17.2.06

Bonnard et Tintoret

Bonnard aujourd'hui au musée de la Ville de Paris rénové peint à neuf est très loin de Degas et de Matisse - peut-être la Sieste, mais encore - que tout cela est sombre - du trop plein la vue - effet d'une mauvaise tapisserie, conséquence des commissaires mélancoliques et des conservateurs des souffrances - les figures de femmes sont malheureuses, posées comme des pions inactifs et maladroits dans une surcharge de couleurs souvent mal accordées - paysages qui conviennent aux vieilles habituées des musées, ces drôles de répliques, évidentes et vivantes, des gravures de Goya - préférons les caprices aux caricatures ! Je sauverai du lot présenté, pour l'endroit, Salle à manger sur le jardin à Arcachon (1930-31) et la pièce clé, fin de parcours, L'atelier au mimosa (1939-1946), d'une autre guerre.

L'atelier au mimosa

Le reste, malaise dans la couleur, le midi est assombri par trop de tons qui crient - seul intérêt de Bonnard : ses agendas - soucis du temps du jour (beau, nuageux, couvert, brumeux, variable, pluie…) avec accompagnement de dessins sur le vif de femmes nues, esquisses libres de l'intime - liberté du temps et des détails, respiration du jour.

Quelle figuration en peinture aujourd'hui ? Question fondamentale. Pourquoi Bonnard ne tient-il pas le temps à part quelques toiles ? Et pourquoi Bacon le tient. Question de risques et de dépenses. Le sud est mal vu, mal vécu, mal senti - Bonnard a le soleil triste. Il préfère les baignoires à la mer, les intérieurs aux extérieurs - c'est la différence essentielle avec l'œuvre de Cézanne ouverte à l'infini, même lorsqu'il s'agit d'une nature morte, d'un intérieur. Il y a quelque chose d'étroit, même dans les cadrages que certains trouvent originaux - une impasse devant la glace.

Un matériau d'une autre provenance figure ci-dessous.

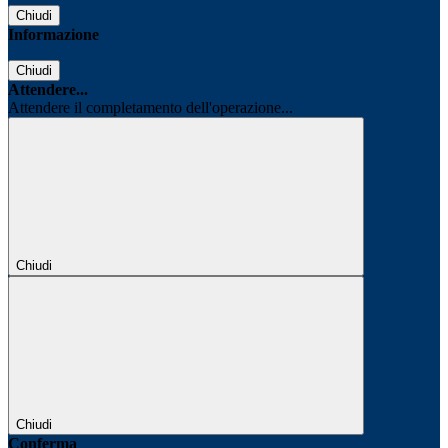
Chiudi
Informazione
Chiudi
Attendere...
Attendere il completamento dell'operazione...
Chiudi
Chiudi
Conferma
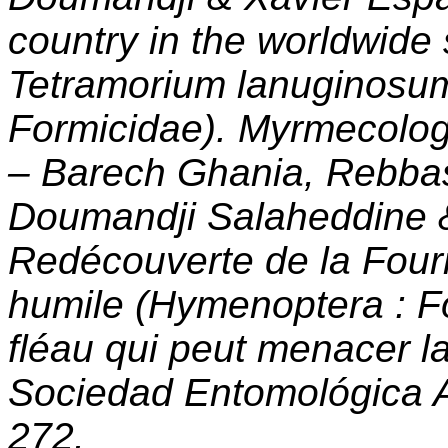
country in the worldwide 
Tetramorium lanuginosum
Formicidae). Myrmecolog
– Barech Ghania, Rebbas
Doumandji Salaheddine 
Redécouverte de la Four
humile (Hymenoptera : Fo
fléau qui peut menacer la
Sociedad Entomológica A
272.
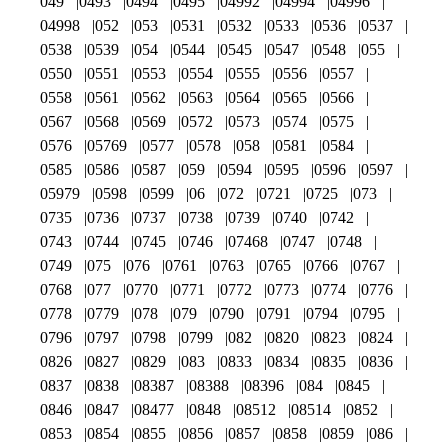
049
0493
0494
0495
04992
04994
04996
04998
052
053
0531
0532
0533
0536
0537
0538
0539
054
0544
0545
0547
0548
055
0550
0551
0553
0554
0555
0556
0557
0558
0561
0562
0563
0564
0565
0566
0567
0568
0569
0572
0573
0574
0575
0576
05769
0577
0578
058
0581
0584
0585
0586
0587
059
0594
0595
0596
0597
05979
0598
0599
06
072
0721
0725
073
0735
0736
0737
0738
0739
0740
0742
0743
0744
0745
0746
07468
0747
0748
0749
075
076
0761
0763
0765
0766
0767
0768
077
0770
0771
0772
0773
0774
0776
0778
0779
078
079
0790
0791
0794
0795
0796
0797
0798
0799
082
0820
0823
0824
0826
0827
0829
083
0833
0834
0835
0836
0837
0838
08387
08388
08396
084
0845
0846
0847
08477
0848
08512
08514
0852
0853
0854
0855
0856
0857
0858
0859
086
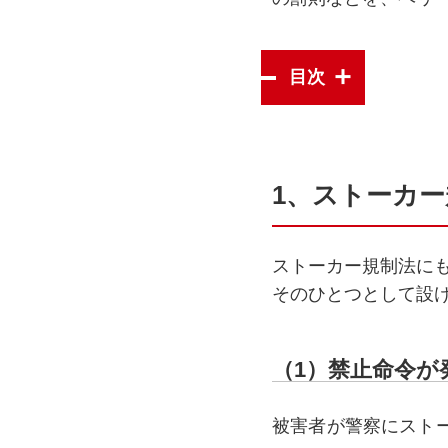
目次
1、ストーカ
ストーカー規制法に
そのひとつとして設
（1）禁止命令が
被害者が警察にスト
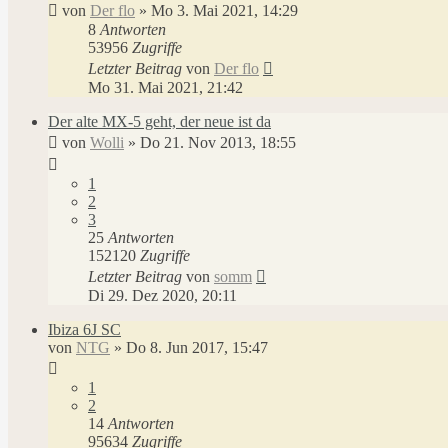
von
Der flo
»
Mo 3. Mai 2021, 14:29
8
Antworten
53956
Zugriffe
Letzter Beitrag
von
Der flo
Mo 31. Mai 2021, 21:42
Der alte MX-5 geht, der neue ist da
von
Wolli
»
Do 21. Nov 2013, 18:55
1
2
3
25
Antworten
152120
Zugriffe
Letzter Beitrag
von
somm
Di 29. Dez 2020, 20:11
Ibiza 6J SC
von
NTG
»
Do 8. Jun 2017, 15:47
1
2
14
Antworten
95634
Zugriffe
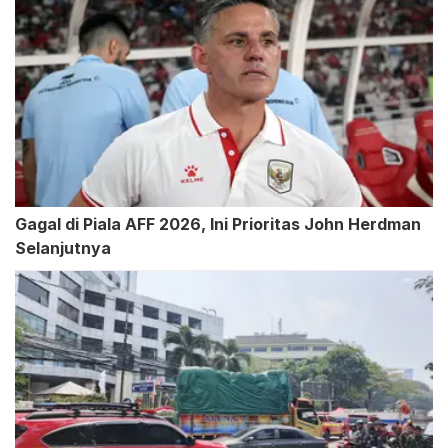
Gagal di Piala AFF 2026, Ini Prioritas John Herdman
Selanjutnya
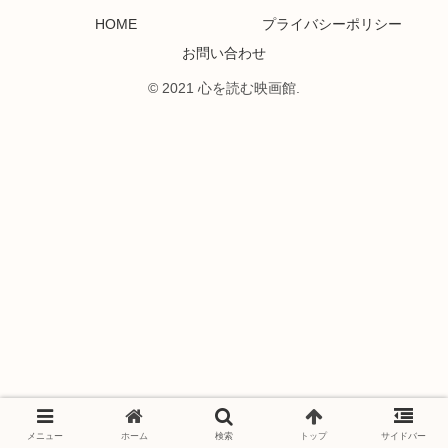
HOME
プライバシーポリシー
お問い合わせ
© 2021 心を読む映画館.
メニュー
ホーム
検索
トップ
サイドバー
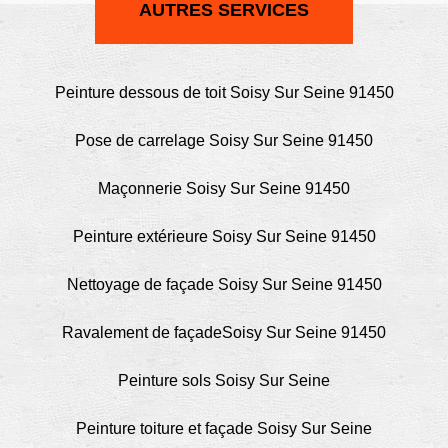
AUTRES SERVICES
Peinture dessous de toit Soisy Sur Seine 91450
Pose de carrelage Soisy Sur Seine 91450
Maçonnerie Soisy Sur Seine 91450
Peinture extérieure Soisy Sur Seine 91450
Nettoyage de façade Soisy Sur Seine 91450
Ravalement de façadeSoisy Sur Seine 91450
Peinture sols Soisy Sur Seine
Peinture toiture et façade Soisy Sur Seine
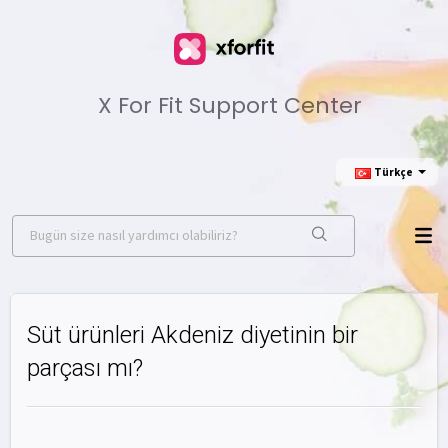
X For Fit Support Center
Türkçe
Süt ürünleri Akdeniz diyetinin bir
parçası mı?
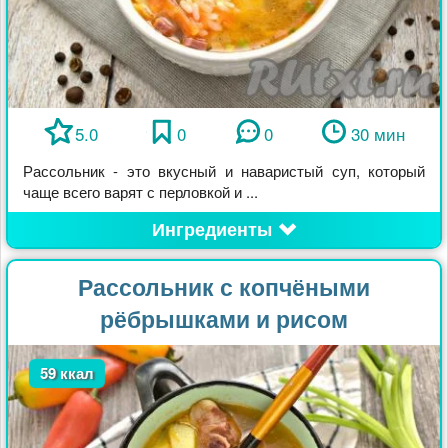
5.0
0
0
30 мин
Рассольник - это вкусный и наваристый суп, который
чаще всего варят с перловкой и ...
Ингредиенты
Рассольник с копчёными
рёбрышками и рисом
59 ккал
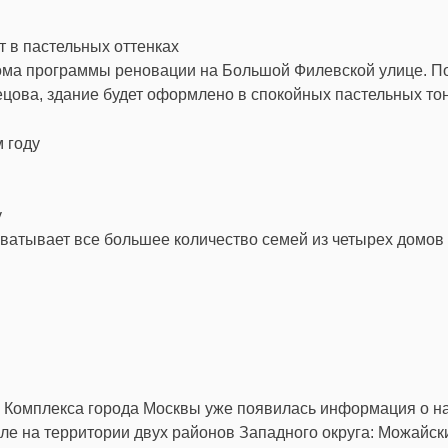
 в пастельных оттенках
дома программы реновации на Большой Филевской улице. П
цова, здание будет оформлено в спокойных пастельных тон
у
хватывает все большее количество семей из четырех домов
го Комплекса города Москвы уже появилась информация о н
ле на территории двух районов Западного округа: Можайск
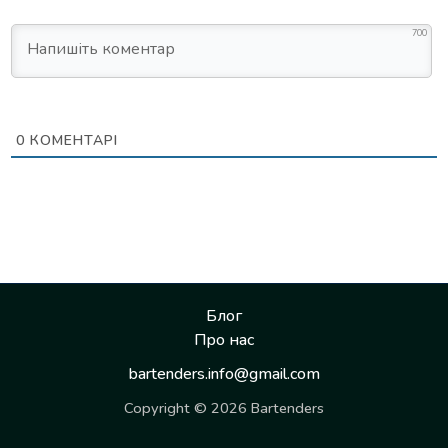
700
0
КОМЕНТАРІ
Блог
Про нас
bartenders.info@gmail.com
Copyright © 2026 Bartenders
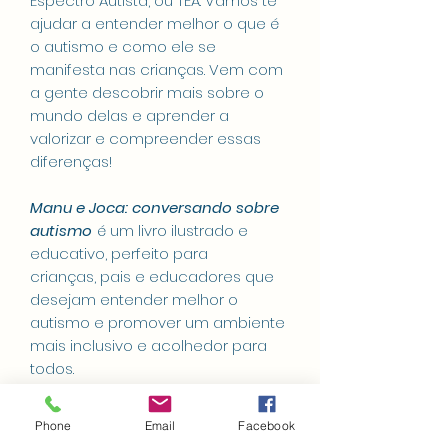
Espectro Autista, ou TEA. Vamos te
ajudar a entender melhor o que é
o autismo e como ele se
manifesta nas crianças. Vem com
a gente descobrir mais sobre o
mundo delas e aprender a
valorizar e compreender essas
diferenças!
Manu e Joca: conversando sobre
autismo
é um livro ilustrado e
educativo, perfeito para
crianças, pais e educadores que
desejam entender melhor o
autismo e promover um ambiente
mais inclusivo e acolhedor para
todos.
Escrito e ilustrado por Aline Jacinto
Phone
Email
Facebook
28 p. 20 x 20 cm PTBR 2024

Par contre, au Louvre, et j'y convie Actéon, pour une rencontre au Paradis, Tintoret brille parmi ses contemporains, dessins, couleurs, corps en joie dans le sourire du ciel. Il faut aller voir celui que Giacometti appelait en 1920 après un voyage à Venise "le plus grand des amis" : "Je l'aimais d'un amour exclusif et partisan. Tintoret avait raison et les autres avaient tort."